I don't understand this definition:
We say that a functor $L:{\cal{C}}\rightarrow {\cal{D}}$ is left adjoint for a functor $R:{\cal{D}}\rightarrow {\cal{C}}$ iff there is a natural isomorphisms $$\theta_{C,D}:\text{Hom}_{\cal{D}}(LC,D)\rightarrow \text{Hom}_{\cal{C}}(C,RD)$$ for all $C\in{\cal{C}},D\in{\cal{D}}$
What does this mean?
Is it in some sense the natural transformation between two functors or are we just looking for an isomorphism between the two sets (I wouldn't know what that means: just a bijection?)
EDIT:
I got the definition from ಠ_ಠ
But know to make sense of it $$F:=\operatorname{Hom}(L(-), -): \mathsf{C}^{\mathrm{op}} \times \mathsf{D} \to \mathsf{Sets}$$ sends $(C,D)$ to $\operatorname{Hom}(L(C),D)$ and acts on functions as follows:
I take $$(f,g):(C',D)\rightarrow (C,D')$$ Then $$F(f,g):F(C',D)\rightarrow F(C,D'):h\mapsto g\circ h\circ Lf$$
But how do I define $$G:= \text{Hom}(-,R(-))$$ on functions? The arrows go the wrong way.

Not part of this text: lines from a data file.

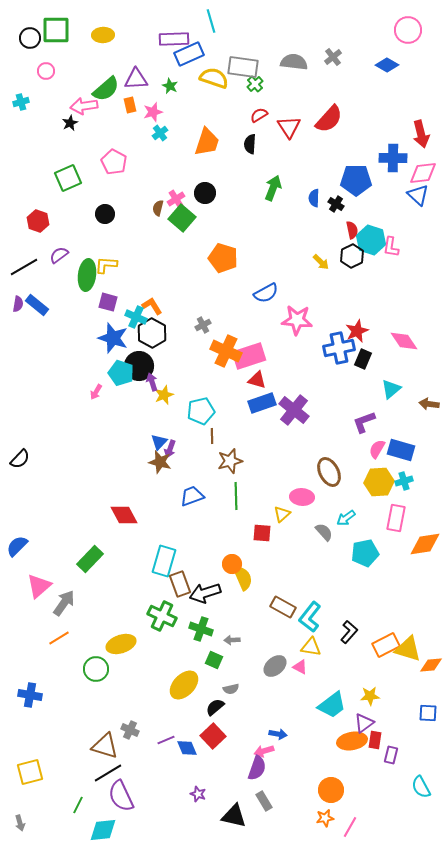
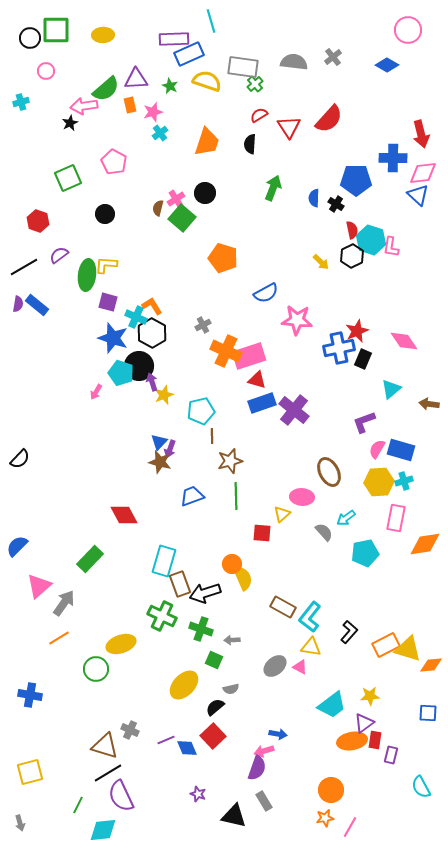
yellow semicircle at (214, 78): moved 7 px left, 3 px down
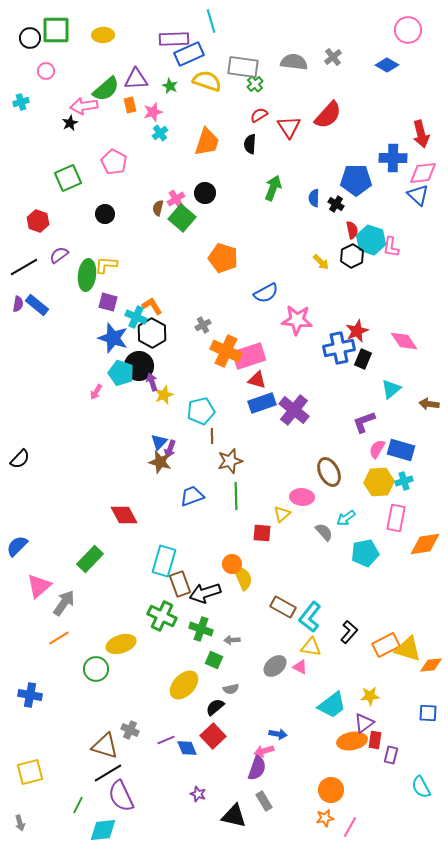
red semicircle at (329, 119): moved 1 px left, 4 px up
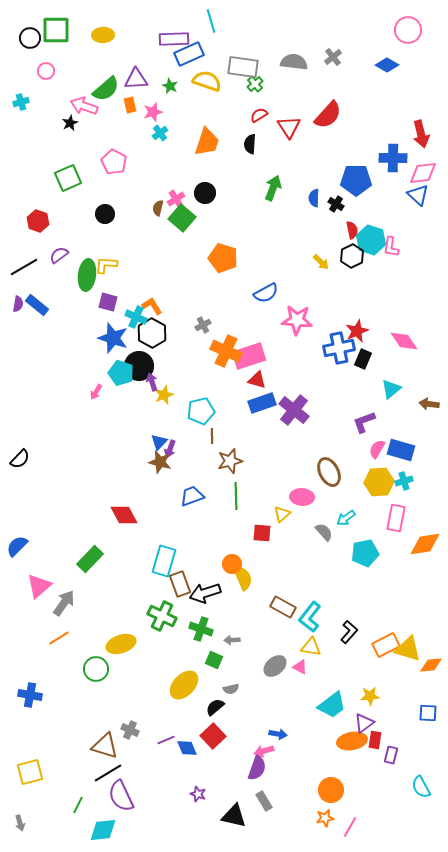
pink arrow at (84, 106): rotated 28 degrees clockwise
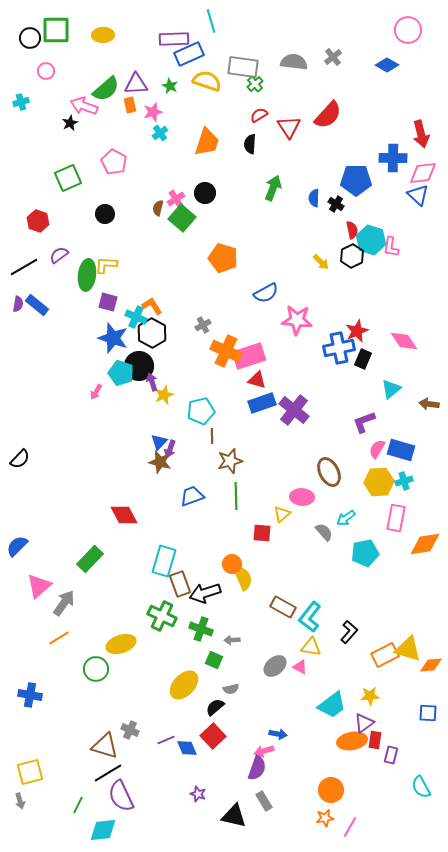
purple triangle at (136, 79): moved 5 px down
orange rectangle at (386, 645): moved 1 px left, 10 px down
gray arrow at (20, 823): moved 22 px up
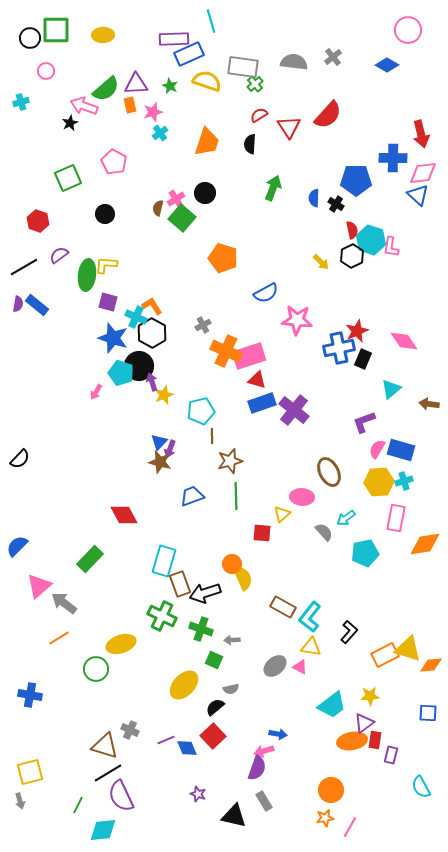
gray arrow at (64, 603): rotated 88 degrees counterclockwise
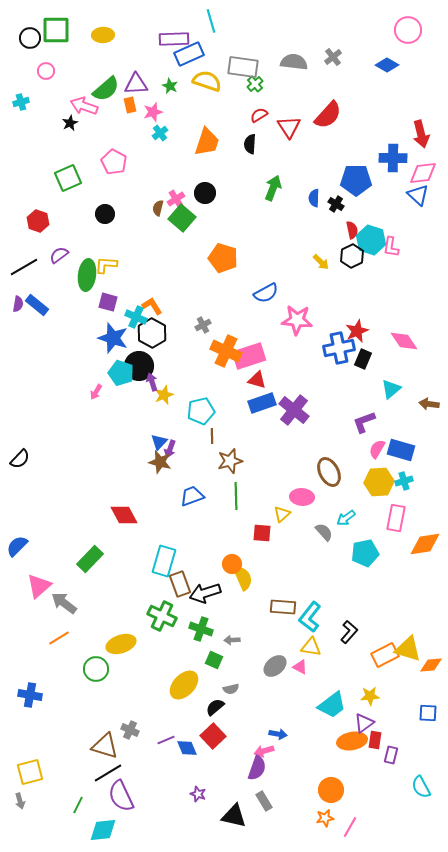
brown rectangle at (283, 607): rotated 25 degrees counterclockwise
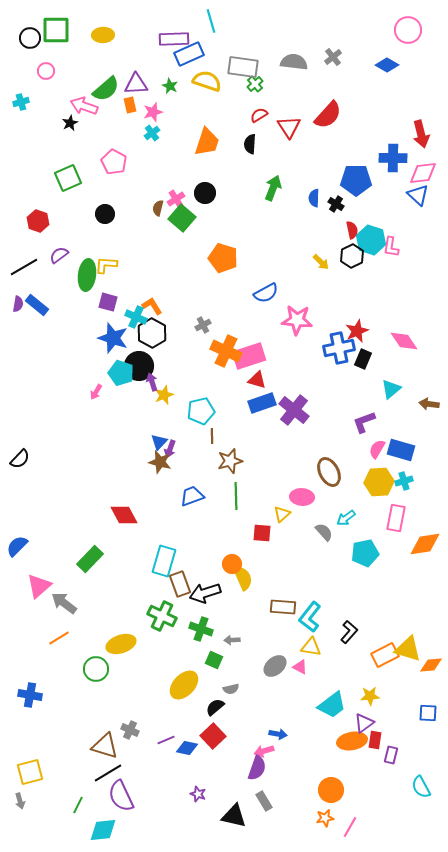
cyan cross at (160, 133): moved 8 px left
blue diamond at (187, 748): rotated 55 degrees counterclockwise
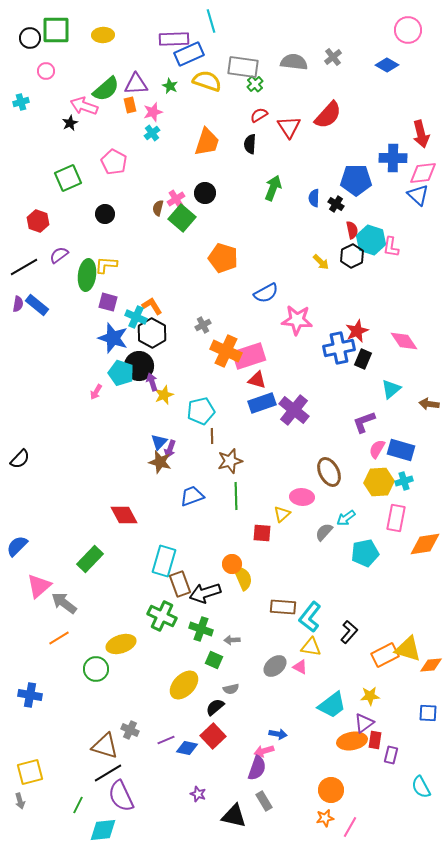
gray semicircle at (324, 532): rotated 96 degrees counterclockwise
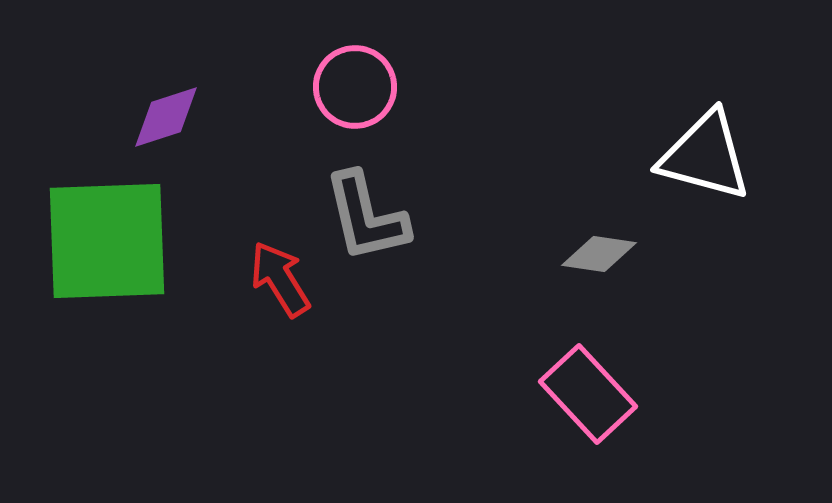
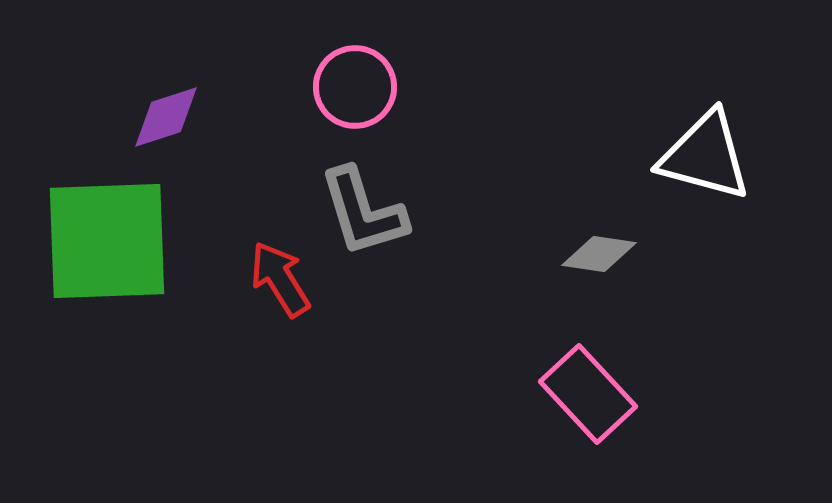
gray L-shape: moved 3 px left, 5 px up; rotated 4 degrees counterclockwise
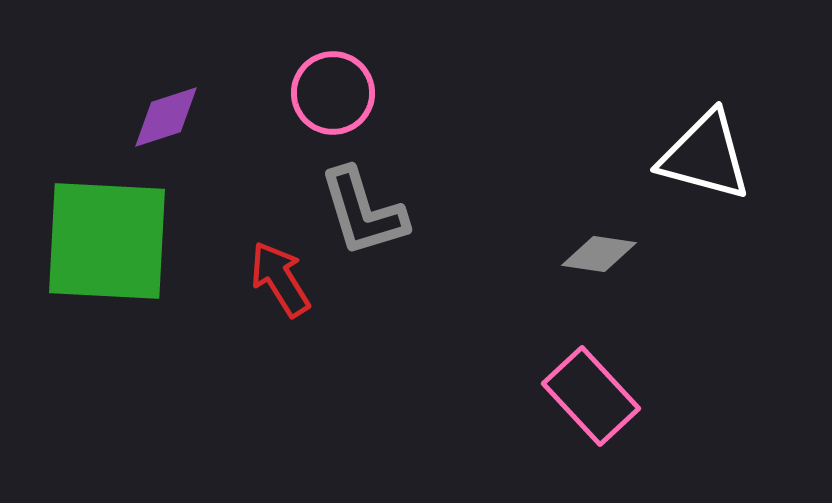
pink circle: moved 22 px left, 6 px down
green square: rotated 5 degrees clockwise
pink rectangle: moved 3 px right, 2 px down
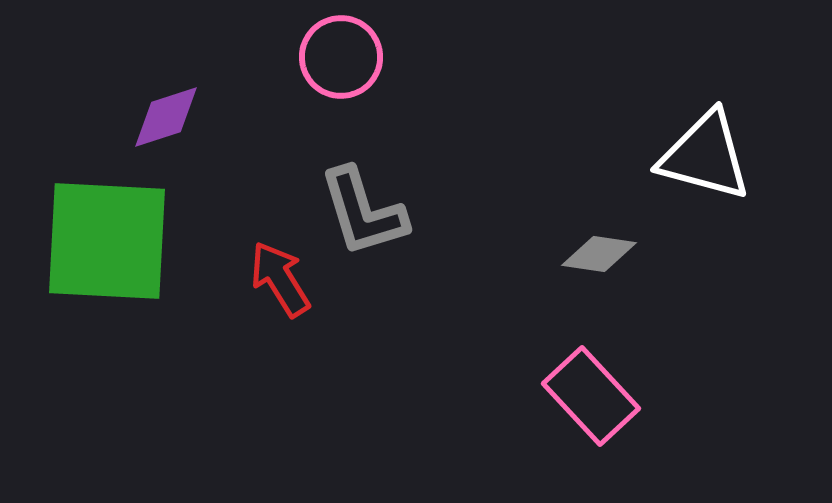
pink circle: moved 8 px right, 36 px up
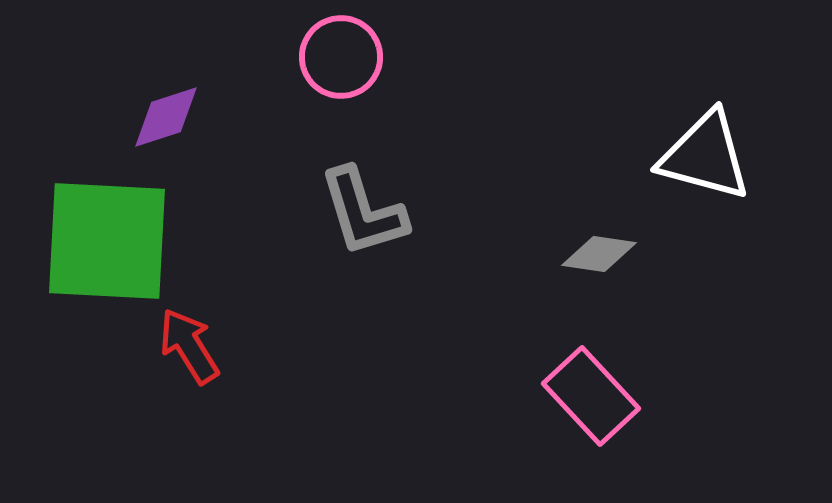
red arrow: moved 91 px left, 67 px down
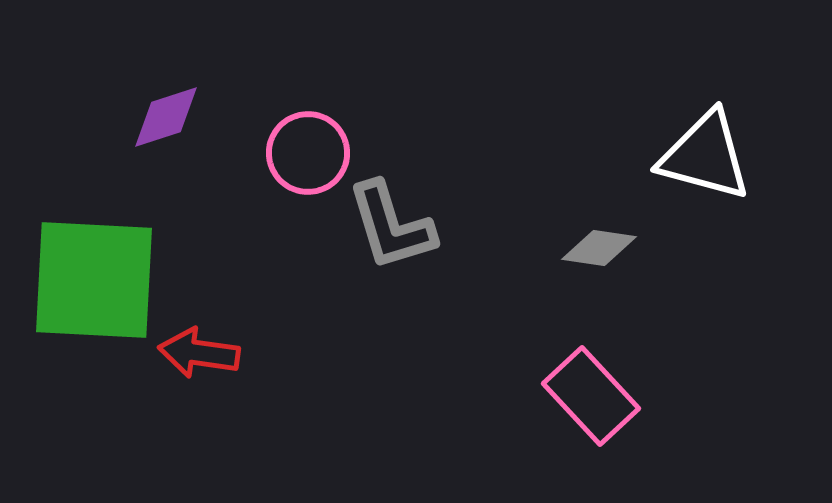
pink circle: moved 33 px left, 96 px down
gray L-shape: moved 28 px right, 14 px down
green square: moved 13 px left, 39 px down
gray diamond: moved 6 px up
red arrow: moved 10 px right, 7 px down; rotated 50 degrees counterclockwise
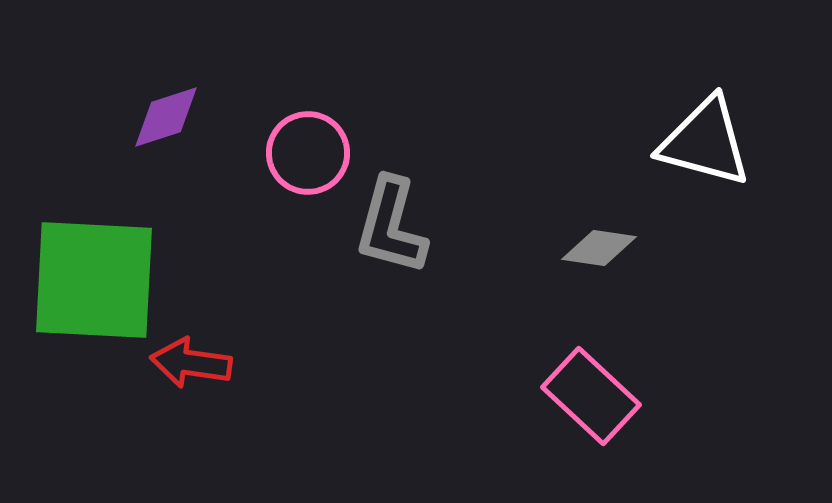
white triangle: moved 14 px up
gray L-shape: rotated 32 degrees clockwise
red arrow: moved 8 px left, 10 px down
pink rectangle: rotated 4 degrees counterclockwise
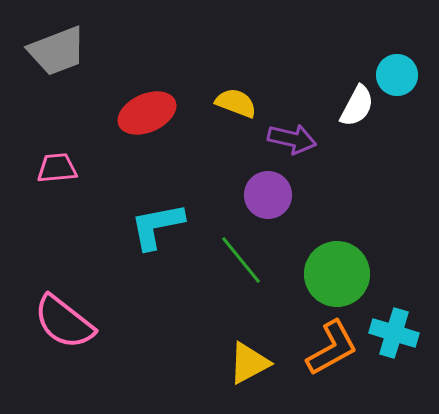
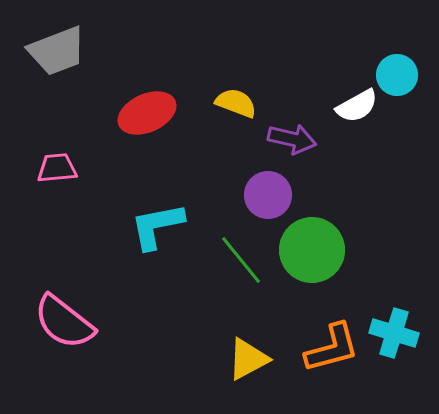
white semicircle: rotated 33 degrees clockwise
green circle: moved 25 px left, 24 px up
orange L-shape: rotated 14 degrees clockwise
yellow triangle: moved 1 px left, 4 px up
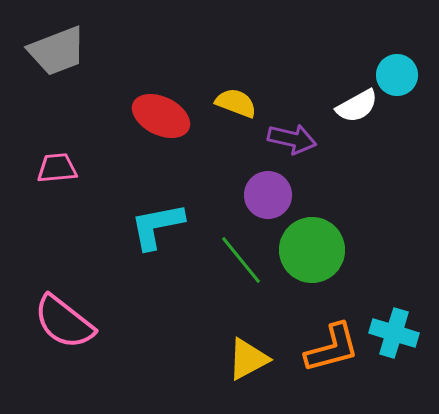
red ellipse: moved 14 px right, 3 px down; rotated 50 degrees clockwise
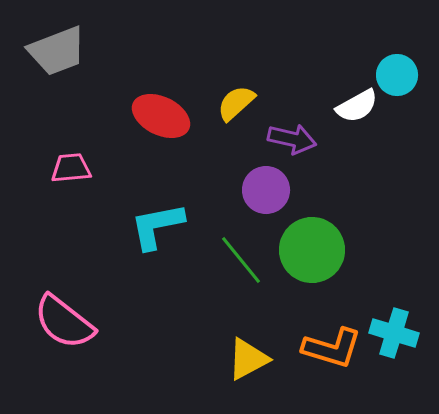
yellow semicircle: rotated 63 degrees counterclockwise
pink trapezoid: moved 14 px right
purple circle: moved 2 px left, 5 px up
orange L-shape: rotated 32 degrees clockwise
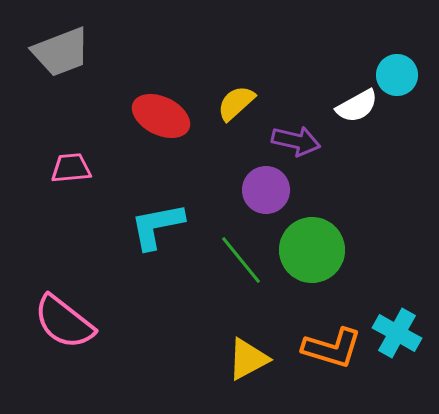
gray trapezoid: moved 4 px right, 1 px down
purple arrow: moved 4 px right, 2 px down
cyan cross: moved 3 px right; rotated 12 degrees clockwise
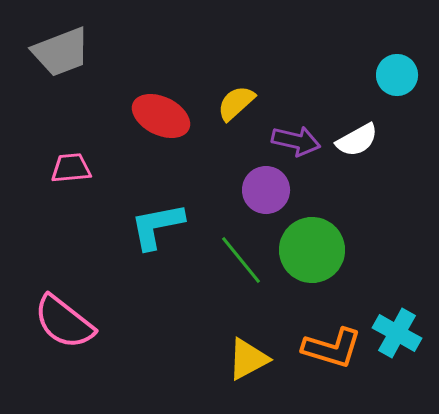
white semicircle: moved 34 px down
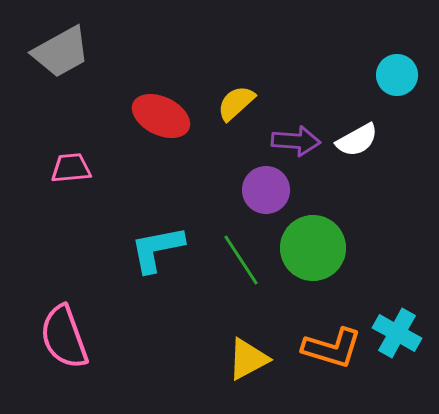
gray trapezoid: rotated 8 degrees counterclockwise
purple arrow: rotated 9 degrees counterclockwise
cyan L-shape: moved 23 px down
green circle: moved 1 px right, 2 px up
green line: rotated 6 degrees clockwise
pink semicircle: moved 15 px down; rotated 32 degrees clockwise
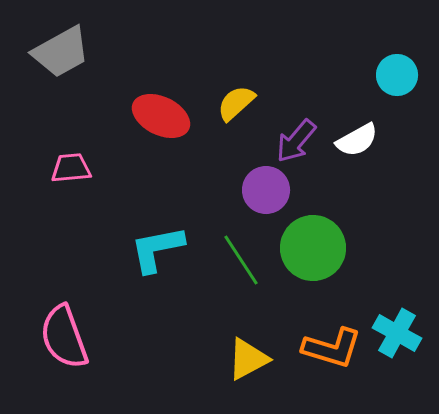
purple arrow: rotated 126 degrees clockwise
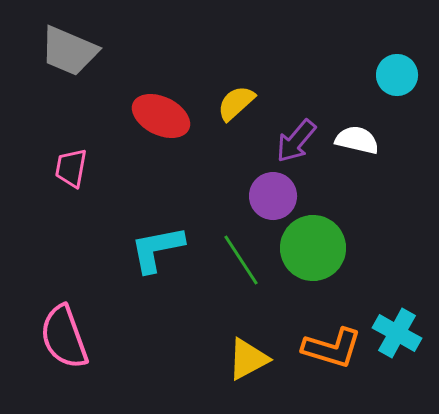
gray trapezoid: moved 8 px right, 1 px up; rotated 52 degrees clockwise
white semicircle: rotated 138 degrees counterclockwise
pink trapezoid: rotated 75 degrees counterclockwise
purple circle: moved 7 px right, 6 px down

$\operatorname{Hom}(L(-), -): \mathsf{C}^{\mathrm{op}} \times \mathsf{D} \to \mathsf{Sets}$ and $\operatorname{Hom}(-, R(-)): \mathsf{C}^{\mathrm{op}} \times \mathsf{D} \to \mathsf{Sets}$ are both functors, and the definition states that $L$ is left adjoint to $R$ if these aforementioned Hom functors are naturally isomorphic. Just draw out the naturality squares for naturality in each variable; they're printed on page 184 of Awodey's Category Theory text if you get stuck. And yes, an isomorphism of sets is a bijection.
Edit: to answer the second part of your question, $\mathrm{Hom}(f,g)=f^* g_*$. Where the lower star indicates post-composition, and the upper star indicates precomposition.